Çetin - Altan - çok - yaşa


Çetin Altan hayatıma girdiğinde (tam da öyle olmuştu, hayatıma girmişti) üniversite yıllarındaydım. Yazılarını okudum önce, derin hümanizmi, olgun alaycılığı, dogmasız özgün yorumları çok tanıdık duyguları açığa çıkardı, tanımladı bir nev’i. Hayatını okuduğumda şaşırdım; onun da bir insan olduğunu, anlık heyecanlarını, aşklarını, kısaca onu bu yetişkinler dünyasına ulaştıran tüm araçları hayal edebilecek kadar bir yakınlık, bir samimiyet duygusu. Sanki o benim dedem, sanki genlerimizde var kıs kıs gülme, her durumda kendini kurtarabilme, acıların en derinini en derinini seçip yaşama uğraşı… Sanki torunuyum ben onun, dizinin dibinde oturuyorum ve günlük yazdıklarını okuyorum. İşte bu duyguyla ben, bunca köşe yazar çizer bozarı arasında tüm sadakatimle Altan Dede'yi okurum her fırsatta ve günlük meşgalelerden uzaklaşırım.
.
.
yukarıdaki yazıyı 35 sene önce yazmış. Hemen her yazısı gibi ebedi, ancak ilk defa bugün sanırım, öyle hissettim ki bulunduğumuz Türkiye, ustanın portrelerinden çok çok kötü, hani neredeyse karartmayalım enseyi diyemeyeceğiz artık. yazının başlığı "küçük şeyler"... Öyle güzel sıralamış ki küçük ve güzel şeyleri ve değillerini, öyle bir naif iç geçirme yaratıyor ki içimde, bir daha asla böyle küçük, güzel, masum şeylerden bahsedemeyeceğiz korkusu yaratıyor, sanki masumiyet çok çok eskilerde kalmış gibi. Sanki ben şimdiden geçmişi özlermişim gibi. bir daha ne zaman küçük ve güzel bir şeyden bahsederken aynı masum coşkuyu hissederiz bilemiyorum... Ve Çetin Altan dahi bir gelecek portresi gösteremezken biz kime inanacağız hiç bilmemiyorum.

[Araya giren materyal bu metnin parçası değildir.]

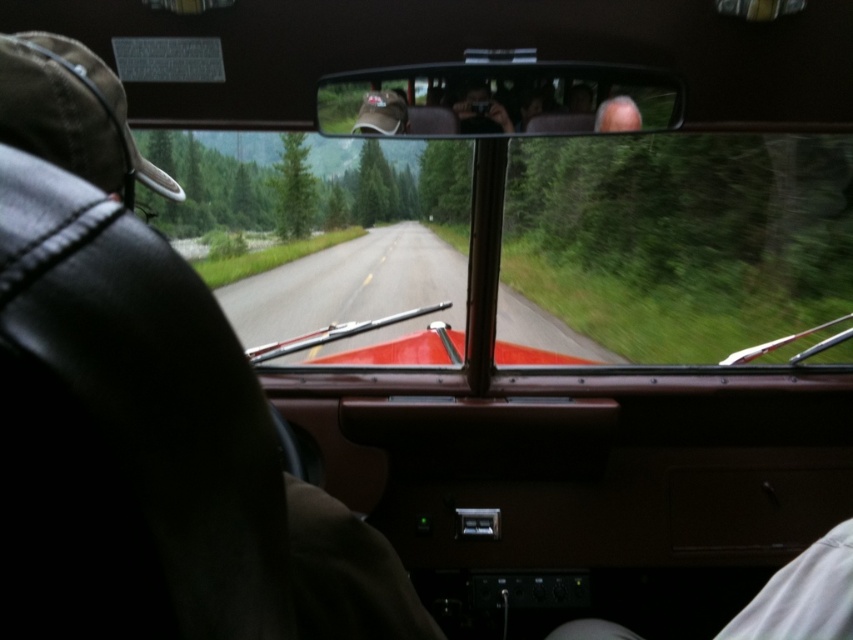 Question: Which point is closer to the camera taking this photo?

Choices:
 (A) (581, 129)
 (B) (352, 186)

Answer: (A)

Question: Can you confirm if transparent glass windshield at center is bigger than matte brown leather view mirror at upper center?

Choices:
 (A) yes
 (B) no

Answer: (A)

Question: Is transparent glass windshield at center in front of matte brown leather view mirror at upper center?

Choices:
 (A) no
 (B) yes

Answer: (B)

Question: Is transparent glass windshield at center to the left of matte brown leather view mirror at upper center from the viewer's perspective?

Choices:
 (A) no
 (B) yes

Answer: (B) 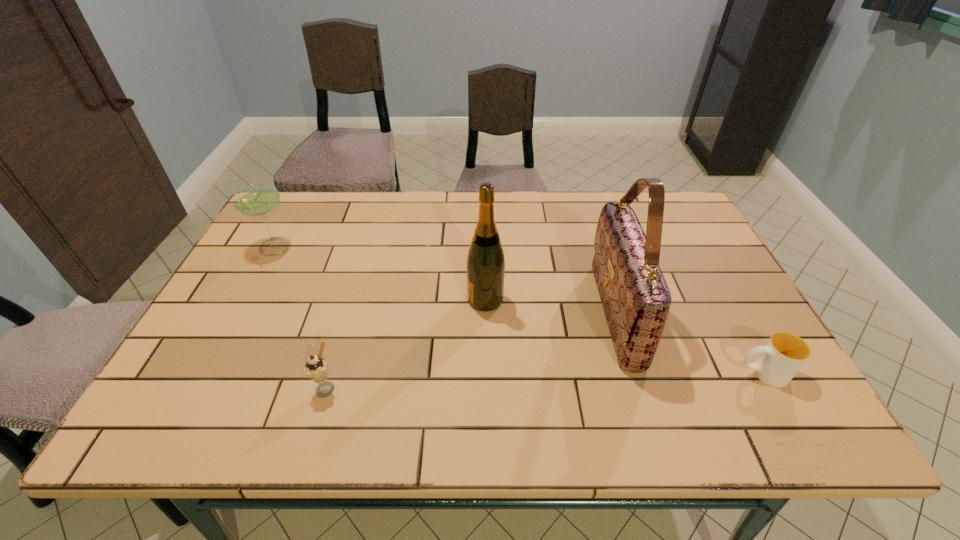 Where is `blank area at the far right corner`? This screenshot has height=540, width=960. blank area at the far right corner is located at coordinates pyautogui.click(x=686, y=228).

Find the location of `free spot between the icecream and the third object from right to left`. free spot between the icecream and the third object from right to left is located at coordinates (406, 343).

Find the location of a particular element. Image resolution: width=960 pixels, height=540 pixels. empty location between the second object from left to right and the wine bottle is located at coordinates [406, 343].

The height and width of the screenshot is (540, 960). I want to click on free point between the cup and the farthest object, so click(x=516, y=310).

Locate an element on the screen. vacant space that is in between the icecream and the third shortest object is located at coordinates (300, 317).

Find the location of `unoccupied position between the cup and the second object from right to left`. unoccupied position between the cup and the second object from right to left is located at coordinates (688, 343).

In order to click on vacant space in between the rightmost object and the handbag in this screenshot , I will do `click(688, 343)`.

Image resolution: width=960 pixels, height=540 pixels. Find the location of `vacant region between the icecream and the third object from right to left`. vacant region between the icecream and the third object from right to left is located at coordinates (406, 343).

Image resolution: width=960 pixels, height=540 pixels. I want to click on free space between the handbag and the farthest object, so click(x=444, y=280).

The image size is (960, 540). I want to click on empty space between the fourth object from left to right and the wine bottle, so click(550, 306). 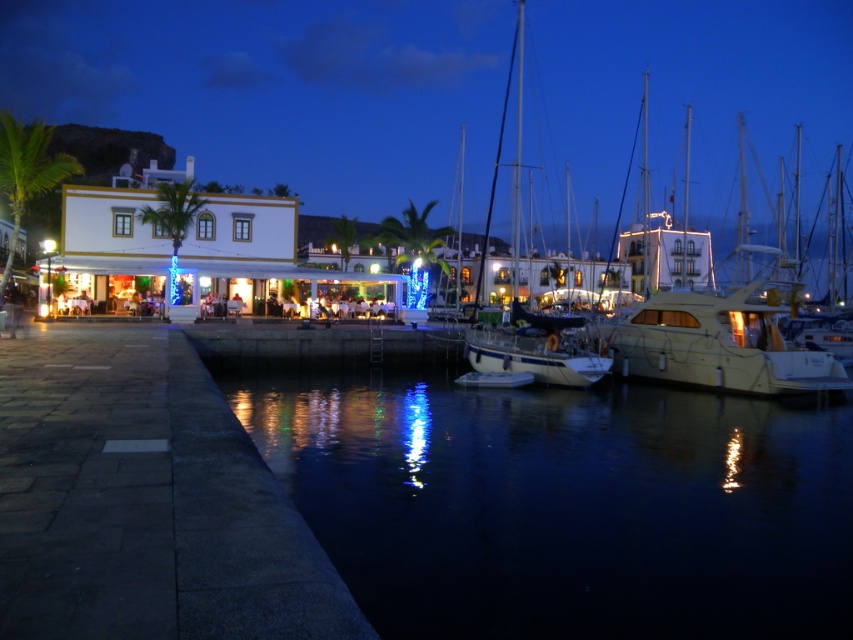 Question: Which point is farther to the camera?

Choices:
 (A) white glossy sailboat at center
 (B) matte yellow boat at right
 (C) dark reflective water at lower center

Answer: (B)

Question: Does white glossy yacht at center have a greater width compared to matte yellow boat at right?

Choices:
 (A) yes
 (B) no

Answer: (A)

Question: Which object is farther from the camera taking this photo?

Choices:
 (A) dark reflective water at lower center
 (B) white glossy sailboat at center
 (C) white glossy yacht at center
 (D) matte yellow boat at right

Answer: (D)

Question: Which of the following is the closest to the observer?

Choices:
 (A) (643, 516)
 (B) (659, 333)
 (C) (671, 353)
 (D) (540, 376)

Answer: (A)

Question: Does dark reflective water at lower center appear over matte yellow boat at right?

Choices:
 (A) yes
 (B) no

Answer: (B)

Question: Is dark reflective water at lower center below white glossy sailboat at center?

Choices:
 (A) yes
 (B) no

Answer: (A) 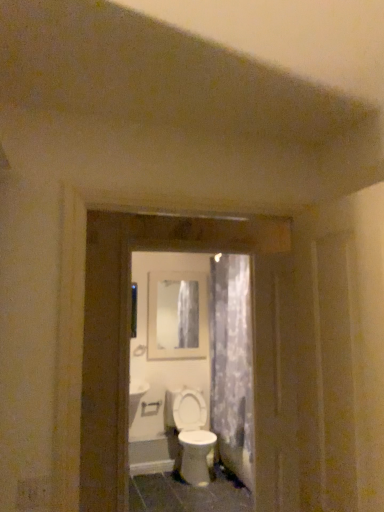 Where is `matte glass mirror at center`? This screenshot has width=384, height=512. matte glass mirror at center is located at coordinates (177, 314).

What do you see at coordinates (177, 314) in the screenshot?
I see `matte glass mirror at center` at bounding box center [177, 314].

This screenshot has height=512, width=384. Describe the element at coordinates (128, 327) in the screenshot. I see `white glossy screen door at center` at that location.

At what (x,y) coordinates should I click in order to perform the action: click on white glossy toilet at center. Please return your answer as a coordinate pair (x, y). Looking at the image, I should click on coord(192,435).

Can you confirm if white glossy toilet at center is positioned to the left of white plastic door handle at center?

No.

Locate an element on the screen. The image size is (384, 512). door handle that appears behind the white glossy toilet at center is located at coordinates (151, 404).

From a real-world perspective, who is located higher, white glossy toilet at center or white plastic door handle at center?

white plastic door handle at center, from a real-world perspective.

Is white glossy toilet at center placed right next to white plastic door handle at center?

They are not placed beside each other.

How many degrees apart are the facing directions of white glossy screen door at center and translucent floral fabric at center?

87 degrees.

From the image's perspective, would you say white glossy screen door at center is shown under translucent floral fabric at center?

Actually, white glossy screen door at center appears above translucent floral fabric at center in the image.

Does white glossy screen door at center have a greater height compared to translucent floral fabric at center?

No, white glossy screen door at center is not taller than translucent floral fabric at center.

Can you confirm if white glossy screen door at center is positioned to the right of translucent floral fabric at center?

No, white glossy screen door at center is not to the right of translucent floral fabric at center.

From the image's perspective, is translucent floral fabric at center over matte glass mirror at center?

No, from the image's perspective, translucent floral fabric at center is not over matte glass mirror at center.

Is the position of translucent floral fabric at center less distant than that of matte glass mirror at center?

Yes, it is.

Which is more to the left, translucent floral fabric at center or matte glass mirror at center?

Positioned to the left is matte glass mirror at center.

Is translucent floral fabric at center facing away from matte glass mirror at center?

translucent floral fabric at center does not have its back to matte glass mirror at center.

From the image's perspective, is matte glass mirror at center located above or below white plastic door handle at center?

matte glass mirror at center is above white plastic door handle at center.

From the picture: Could you tell me if matte glass mirror at center is turned towards white plastic door handle at center?

No, matte glass mirror at center does not turn towards white plastic door handle at center.

In terms of width, does matte glass mirror at center look wider or thinner when compared to white plastic door handle at center?

matte glass mirror at center is thinner than white plastic door handle at center.

Which is closer to the camera, (169,322) or (154,404)?

Point (169,322) appears to be farther away from the viewer than point (154,404).

Considering the positions of points (181, 455) and (287, 249), is point (181, 455) farther from camera compared to point (287, 249)?

That is True.

Which of these two, white glossy toilet at center or white glossy screen door at center, is bigger?

white glossy toilet at center.

How much distance is there between white glossy toilet at center and white glossy screen door at center?

5.90 feet.

Is the surface of white glossy toilet at center in direct contact with white glossy screen door at center?

white glossy toilet at center and white glossy screen door at center are clearly separated.

Are white glossy toilet at center and translucent floral fabric at center making contact?

They are not placed beside each other.

Considering the points (199, 458) and (231, 347), which point is behind, point (199, 458) or point (231, 347)?

Point (231, 347)

Is white glossy toilet at center at the left side of translucent floral fabric at center?

Yes.

Is white glossy toilet at center smaller than translucent floral fabric at center?

Correct, white glossy toilet at center occupies less space than translucent floral fabric at center.

Can you confirm if matte glass mirror at center is thinner than translucent floral fabric at center?

Yes.

Is point (177, 297) positioned behind point (238, 417)?

That is True.

Between matte glass mirror at center and translucent floral fabric at center, which one appears on the right side from the viewer's perspective?

translucent floral fabric at center.

Where is `door handle that appears above the white glossy toilet at center (from the image's perspective)`? door handle that appears above the white glossy toilet at center (from the image's perspective) is located at coordinates (151, 404).

Identify the location of shower curtain located behind the white glossy screen door at center. (232, 362).

Which object lies further to the anchor point matte glass mirror at center, translucent floral fabric at center or white glossy toilet at center?

white glossy toilet at center.

Based on their spatial positions, is white glossy screen door at center or matte glass mirror at center closer to translucent floral fabric at center?

The object closer to translucent floral fabric at center is matte glass mirror at center.

Looking at the image, which one is located further to white plastic door handle at center, translucent floral fabric at center or white glossy screen door at center?

white glossy screen door at center is further to white plastic door handle at center.

Based on their spatial positions, is matte glass mirror at center or white plastic door handle at center closer to white glossy screen door at center?

The object closer to white glossy screen door at center is matte glass mirror at center.

Estimate the real-world distances between objects in this image. Which object is further from white glossy toilet at center, matte glass mirror at center or white glossy screen door at center?

Among the two, white glossy screen door at center is located further to white glossy toilet at center.

From the image, which object appears to be nearer to white glossy toilet at center, translucent floral fabric at center or white glossy screen door at center?

translucent floral fabric at center.

From the image, which object appears to be nearer to matte glass mirror at center, white glossy screen door at center or translucent floral fabric at center?

Among the two, translucent floral fabric at center is located nearer to matte glass mirror at center.

When comparing their distances from white glossy toilet at center, does white glossy screen door at center or matte glass mirror at center seem further?

white glossy screen door at center.

I want to click on toilet between translucent floral fabric at center and white plastic door handle at center along the z-axis, so click(192, 435).

Where is `door handle positioned between white glossy screen door at center and matte glass mirror at center from near to far`? The height and width of the screenshot is (512, 384). door handle positioned between white glossy screen door at center and matte glass mirror at center from near to far is located at coordinates (151, 404).

Identify the location of shower curtain between matte glass mirror at center and white glossy toilet at center vertically. The image size is (384, 512). (232, 362).

You are a GUI agent. You are given a task and a screenshot of the screen. Output one action in this format:
    pyautogui.click(x=<x>, y=<y>)
    Task: Click on the shower curtain between white glossy screen door at center and matte glass mirror at center from front to back
    The image size is (384, 512).
    Given the screenshot: What is the action you would take?
    pyautogui.click(x=232, y=362)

Bir yanda ülkenin yaratılmış gündemleriyle harcanan yaşanmayan tekil yaşamlar, diğer yanda istanbul'un akmerkezinde park meselesini çok satanlar gazete köşesine taşıma cüreti gösteren köşe bucak kaçılası yazarlar, dehalar yaratan bir belediye başkanı, cerrah bey, sabiha gökçende duraklayan işkence uçağı, vize kuyrukları of of of
-anneciğim, gelecek ne zaman gelecek?